James Murle Cork (July 9, 1894, Yale, Michigan – November 27, 1957, Ann Arbor, Michigan) was an American physicist, known for his research in nuclear physics and nuclear spectroscopy.

==Biography==
He graduated in 1911 from Yale High School in Yale, Michigan. At the University of Michigan, he graduated in 1916 with a B.S., in 1917 with an M.S., and in 1922 with a Ph.D. From 1917 to 1918 he was a first lieutenant in the U.S. Army Signal Corps. He was from 1917 to 1919 an assistant physicist at the Bureau of Standards in Washington, D.C. and from 1919 to 1920 an assistant professor at Pennsylvania State College. In the department of physics of the University of Michigan he was from 1920 to 1922 an instructor, from 1922 to 1937 an associate professor, and from 1937 until his death in 1957 a full professor.

After the attack on Pearl Harbor, Cork was from 1942 to 1946 a section member and research supervisor of the National Defense Research Committee (NDRC). He gained an international reputation for his research in nuclear physics and radioactivity. He was a consultant for Argonne National Laboratory and the Atomic Energy Commission (AEC). He was one of the assistant editors for the American Institute of Physics Handbook.

Cork was elected in 1928 a fellow of the American Physical Society and in 1940 a fellow of the American Association for the Advancement of Science.

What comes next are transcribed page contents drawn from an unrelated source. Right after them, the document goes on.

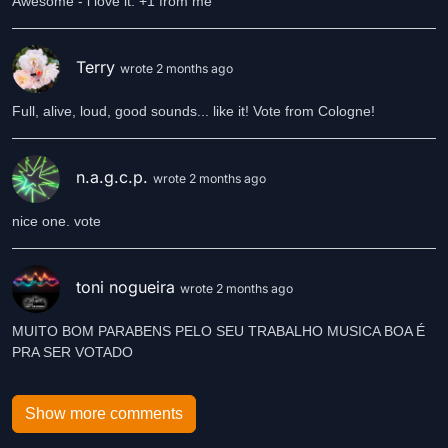
Awesome - i love it. +1 from me
Terry
wrote 2 months ago
Full, alive, loud, good sounds... like it! Vote from Cologne!
n.a.g.c.p.
wrote 2 months ago
nice one. vote
toni nogueira
wrote 2 months ago
MUITO BOM PARABENS PELO SEU TRABALHO MUSICA BOA É
PRA SER VOTADO
Show more comments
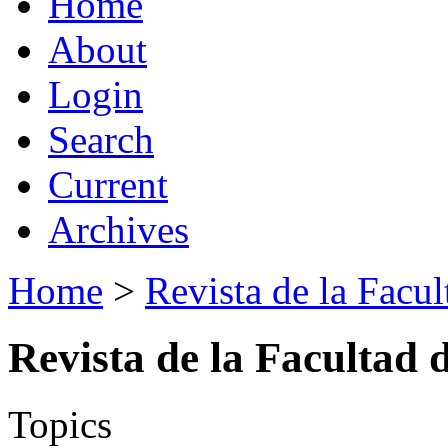
Home
About
Login
Search
Current
Archives
Home
>
Revista de la Facul
Revista de la Facultad 
Topics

He married Laurie Mae Kaufmann in 1918. They had two children.

==Selected publications==
===Articles===
- Cork, James M. (1919). "Airplane Antenna Constants"
- Cork, J. M. (1923). "Characteristic L absorption of x-rays for elements of atomic numbers 62 to 77"
- Cork, J. M. (1926). "The Concentration and Identification of the Element of Atomic Number 61"
- Cork, J.M. (1927). "LX.The crystal structure of some of the alums"
- Fox, Gerald W. (1931). "The Regular Reflection of X-rays from Quartz Crystals Oscillating Piezoelectrically"
- Witmer, R. B. (1932). "The Measurement of X-Ray Emission Wave-Lengths by Means of the Ruled Grating"
- Cork, J. M. (1932). "Laue Patterns from Thick Crystals at Rest and Oscillating Piezoelectrically"
- Cork, J. M. (1936). "The Transmutation of Platinum by Deuterons"
- Lawson, J. L. (1937). "The Radioactive Isotopes of Indium"
- Kraus, J. (1937). "Radioactive Isotopes of Palladium and Silver from Palladium"
- Stewart, D. (1937). "Induced Radioactivity in Strontium and Yttrium"
- Cork, J. M. (1939). "Induced Radioactivity in Cadmium and Indium"
- Lawson, J. L. (1940). "The Radioactive Isotopes of Indium"
- Cork, J. M. (1941). "Radioactive Isotopes of Barium from Cesium"
- Cork, J. M. (1944). "The Absorption of Gamma-Radiation in Copper and Lead"
- Cork, J. M. (1947). "Gamma-Radiation from Tantalum, Iridium, and Gold"
- Cork, J. M. (1948). "Neutron Induced Radioactivity in Certain Rare-Earth Elements"
- Cork, J. M. (1948). "Converted Gamma-Radiation from Silver, Cadmium, Indium, Praseodynium, and Rhenium"
- Cork, J. M. (1950). "Radioactivity from Enriched Isotopes of Cadmium"

===Books===
- Wood, William Platt (1927). "Pyrometry"
- Cork, James M. (1937). "Heat"
- Cork, James M. (1946). "Radioactivity and nuclear physics" 2nd edition, 1950 "revised 3rd edition, 1957"
  - "Radioactivité et physique nuclêaire. Traduit par J.P. Bodet" (1949)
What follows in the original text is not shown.